The story about DeepSeek has disrupted the prevailing AI narrative, impacted the markets and spurred a media storm: A large language model from China competes with the leading LLMs from the U.S. – and it does so without requiring nearly the costly computational investment. Maybe the U.S. doesn’t have the technological lead we thought. Maybe heaps of GPUs aren’t necessary for AI’s special sauce.

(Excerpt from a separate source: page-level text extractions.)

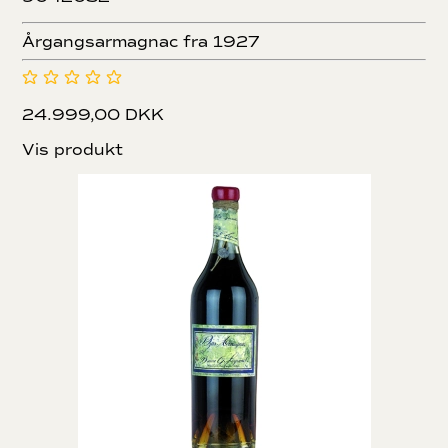
Årgangsarmagnac fra 1927
24.999,00 DKK
Vis produkt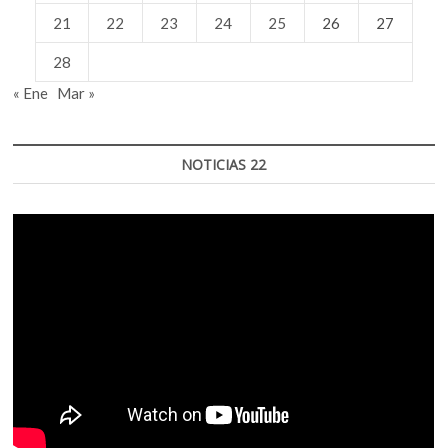
21
22
23
24
25
26
27
28
« Ene
Mar »
NOTICIAS 22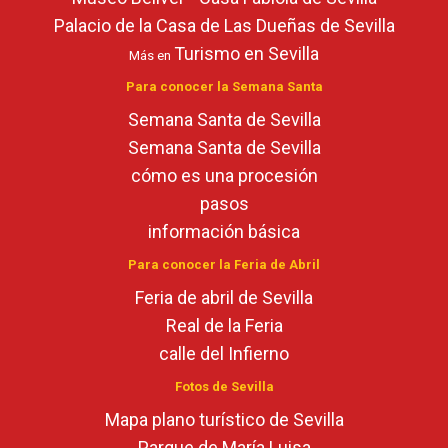
Palacio de la Casa de Las Dueñas de Sevilla
Turismo en Sevilla
Más en
Para conocer la Semana Santa
Semana Santa de Sevilla
Semana Santa de Sevilla
cómo es una procesión
pasos
información básica
Para conocer la Feria de Abril
Feria de abril de Sevilla
Real de la Feria
calle del Infierno
Fotos de Sevilla
Mapa plano turístico de Sevilla
Parque de María Luisa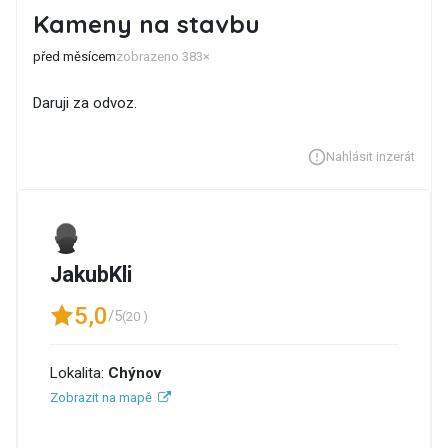
Kameny na stavbu
před měsícem
zobrazeno 383×
Daruji za odvoz.
Nahlásit inzerát
JakubKli
5,0
/5
(20 )
Lokalita:
Chýnov
Zobrazit na mapě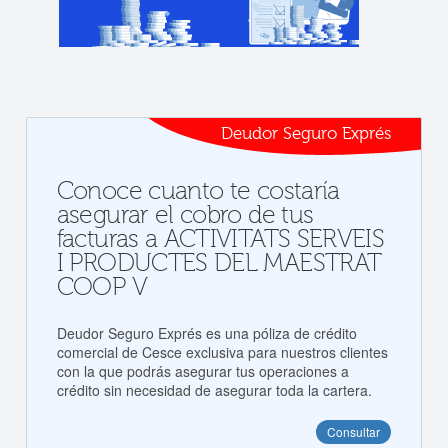
Deudor Seguro Exprés
Conoce cuanto te costaría
asegurar el cobro de tus
facturas a ACTIVITATS SERVEIS
I PRODUCTES DEL MAESTRAT
COOP V
Deudor Seguro Exprés es una póliza de crédito
comercial de Cesce exclusiva para nuestros clientes
con la que podrás asegurar tus operaciones a
crédito sin necesidad de asegurar toda la cartera.
Consultar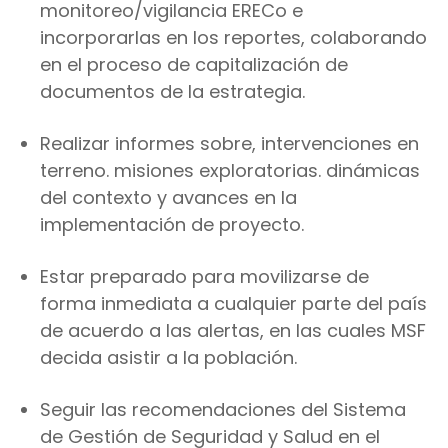
monitoreo/vigilancia ERECo e
incorporarlas en los reportes, colaborando
en el proceso de capitalización de
documentos de la estrategia.
Realizar informes sobre, intervenciones en
terreno. misiones exploratorias. dinámicas
del contexto y avances en la
implementación de proyecto.
Estar preparado para movilizarse de
forma inmediata a cualquier parte del país
de acuerdo a las alertas, en las cuales MSF
decida asistir a la población.
Seguir las recomendaciones del Sistema
de Gestión de Seguridad y Salud en el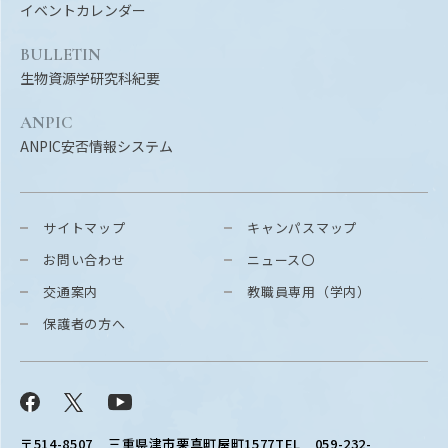
イベントカレンダー
BULLETIN
生物資源学研究科紀要
ANPIC
ANPIC安否情報システム
サイトマップ
キャンパスマップ
お問い合わせ
ニュース〇
交通案内
教職員専用（学内）
保護者の方へ
Facebook
X
YouTube
〒514-8507
三重県津市栗真町屋町1577
TEL 059-232-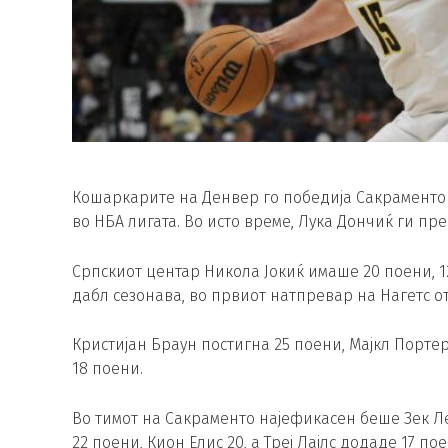
Кошаркарите на Денвер го победија Сакраменто с
во НБА лигата. Во исто време, Лука Дончиќ ги пре
Српскиот центар Никола Јокиќ имаше 20 поени, 12
дабл сезонава, во првиот натпревар на Нагетс о
Кристијан Браун постигна 25 поени, Мајкл Портер
18 поени.
Во тимот на Сакраменто најефикасен беше Зек Ле
22 поени, Кион Елис 20, а Треј Лајлс додаде 17 по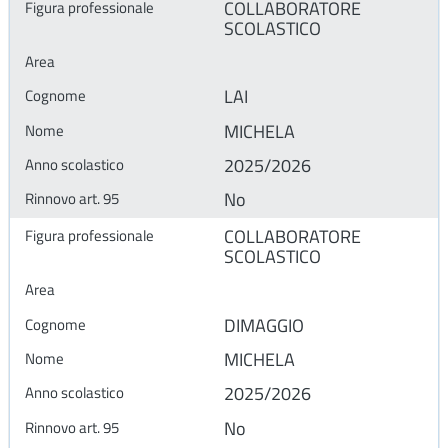
COLLABORATORE
SCOLASTICO
LAI
MICHELA
2025/2026
No
COLLABORATORE
SCOLASTICO
DIMAGGIO
MICHELA
2025/2026
No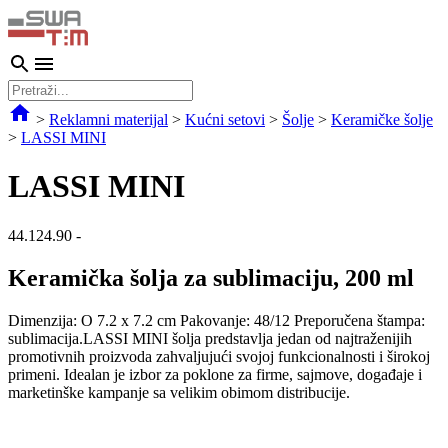
>
Reklamni materijal
>
Kućni setovi
>
Šolje
>
Keramičke šolje
>
LASSI MINI
LASSI MINI
44.124.90
-
Keramička šolja za sublimaciju, 200 ml
Dimenzija: O 7.2 x 7.2 cm Pakovanje: 48/12 Preporučena štampa:
sublimacija.LASSI MINI šolja predstavlja jedan od najtraženijih
promotivnih proizvoda zahvaljujući svojoj funkcionalnosti i širokoj
primeni. Idealan je izbor za poklone za firme, sajmove, događaje i
marketinške kampanje sa velikim obimom distribucije.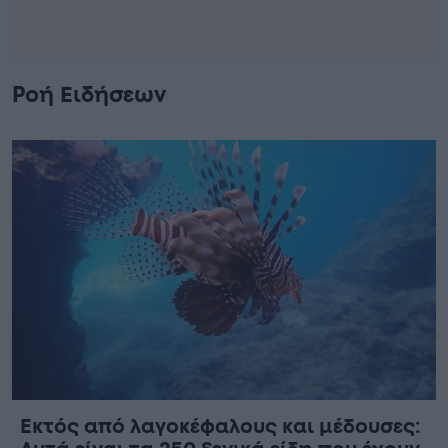
Ροή Ειδήσεων
Εκτός από λαγοκέφαλους και μέδουσες: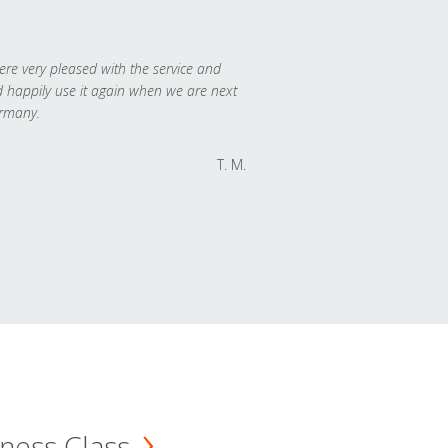
re very pleased with the service and
 happily use it again when we are next
rmany.
T. M.
ness Class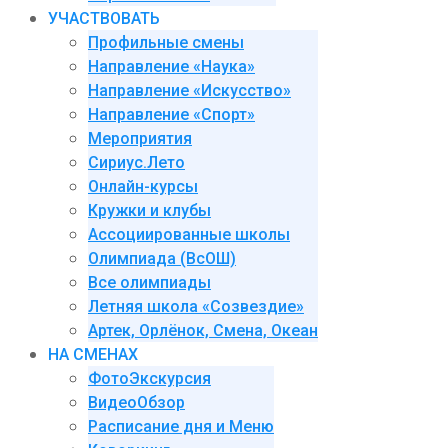
УЧАСТВОВАТЬ
Профильные смены
Направление «Наука»
Направление «Искусство»
Направление «Спорт»
Мероприятия
Сириус.Лето
Онлайн-курсы
Кружки и клубы
Ассоциированные школы
Олимпиада (ВсОШ)
Все олимпиады
Летняя школа «Созвездие»
Артек, Орлёнок, Смена, Океан
НА СМЕНАХ
ФотоЭкскурсия
ВидеоОбзор
Расписание дня и Меню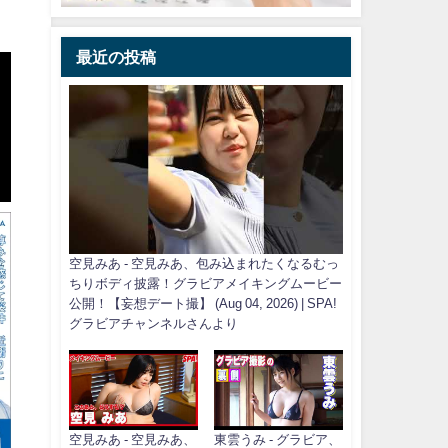
最近の投稿
空見みあ - 空見みあ、包み込まれたくなるむっ
ちりボディ披露！グラビアメイキングムービー
公開！【妄想デート撮】 (Aug 04, 2026) | SPA!
グラビアチャンネルさんより
空見みあ - 空見みあ、
東雲うみ - グラビア、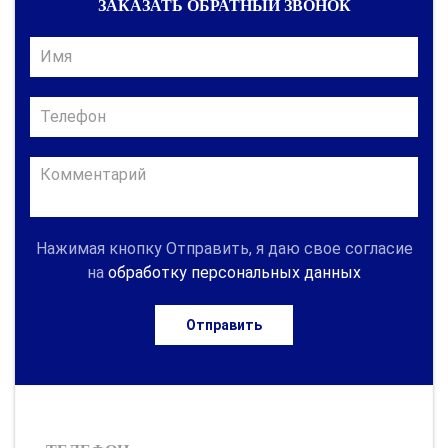
ЗАКАЗАТЬ ОБРАТНЫЙ ЗВОНОК
Нажимая кнопку Отправить, я даю свое согласие
на
обработку персональных данных
Отправить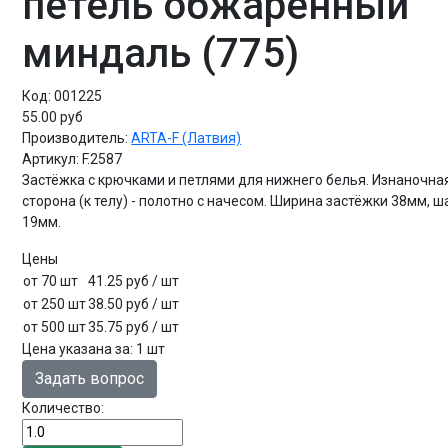
петель обжаренный
миндаль (775)
Код:
001225
55.00 руб
Производитель:
ARTA-F (Латвия)
Артикул:
F.2587
Застёжка с крючками и петлями для нижнего белья. Изнаночна
сторона (к телу) - полотно с начесом. Ширина застёжки 38мм, ш
19мм.
Цены
от 70 шт
41.25 руб
/ шт
от 250 шт
38.50 руб
/ шт
от 500 шт
35.75 руб
/ шт
Цена указана за
:
1 шт
Задать вопрос
Количество: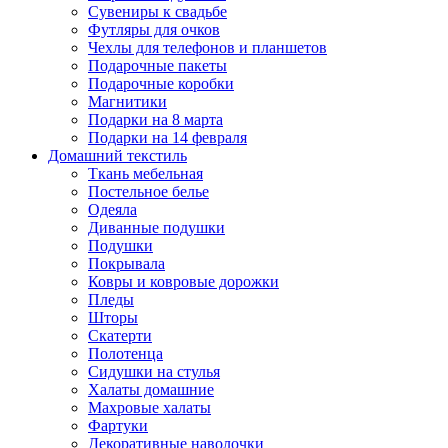
Сувениры к свадьбе
Футляры для очков
Чехлы для телефонов и планшетов
Подарочные пакеты
Подарочные коробки
Магнитики
Подарки на 8 марта
Подарки на 14 февраля
Домашний текстиль
Ткань мебельная
Постельное белье
Одеяла
Диванные подушки
Подушки
Покрывала
Ковры и ковровые дорожки
Пледы
Шторы
Скатерти
Полотенца
Сидушки на стулья
Халаты домашние
Махровые халаты
Фартуки
Декоративные наволочки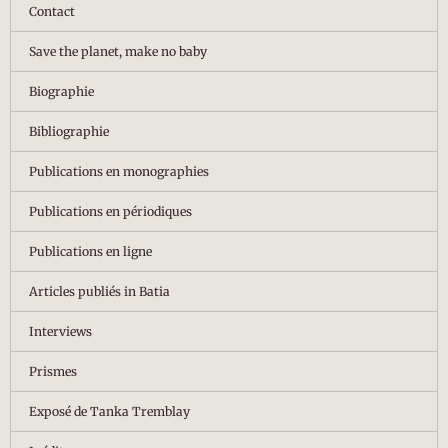
Contact
Save the planet, make no baby
Biographie
Bibliographie
Publications en monographies
Publications en périodiques
Publications en ligne
Articles publiés in Batia
Interviews
Prismes
Exposé de Tanka Tremblay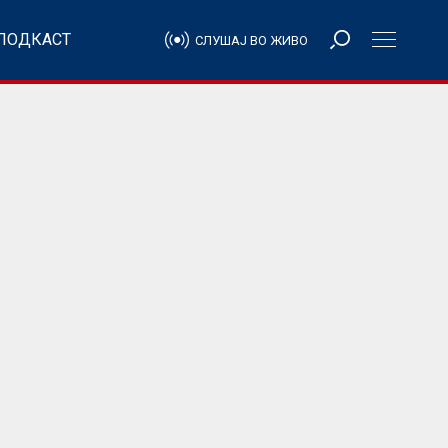
ПОДКАСТ
СЛУШАЈ ВО ЖИВО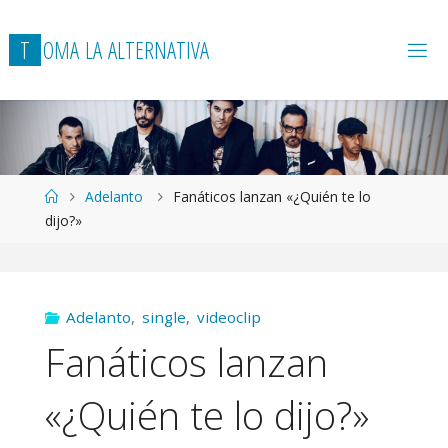
T
O
M
A
L
A
A
L
T
E
R
N
A
T
I
V
A
Página
Adelanto
Fanáticos lanzan «¿Quién te lo
de
dijo?»
Inicio
Adelanto
,
single
,
videoclip
Fanáticos lanzan
«¿Quién te lo dijo?»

But the heightened drama of this story rests on a false premise: LLMs are the Holy Grail. Here’s why the stakes aren’t nearly as high as they’re made out to be and the AI investment frenzy has been misguided.
Amazement At Large Language Models
Don’t get me wrong – LLMs represent unprecedented progress. I’ve been in machine learning since 1992 – the first six of those years working in natural language processing research – and I never thought I’d see anything like LLMs during my lifetime. I am and will always remain slackjawed and gobsmacked.
LLMs’ uncanny fluency with human language confirms the ambitious hope that has fueled much machine learning research: Given enough examples from which to learn, computers can develop capabilities so advanced, they defy human comprehension.
Just as the brain’s functioning is beyond its own grasp, so are LLMs. We know how to program computers to perform an exhaustive, automatic learning process, but we can hardly unpack the result, the thing that’s been learned (built) by the process: a massive neural network. It can only be observed, not dissected. We can assess it empirically by checking its behavior, but we can’t understand much when we peer inside. It’s not so much a thing we’ve architected as an impenetrable artifact that we can only test for effectiveness and safety, much the same as pharmaceutical products.
Great Tech Brings Great Hype: AI Is Not A Panacea
But there’s one thing that I find even more amazing than LLMs: the hype they’ve generated. Their capabilities are so seemingly humanlike as to inspire a prevalent belief that technological progress will shortly arrive at artificial general intelligence, computers capable of almost everything humans can do.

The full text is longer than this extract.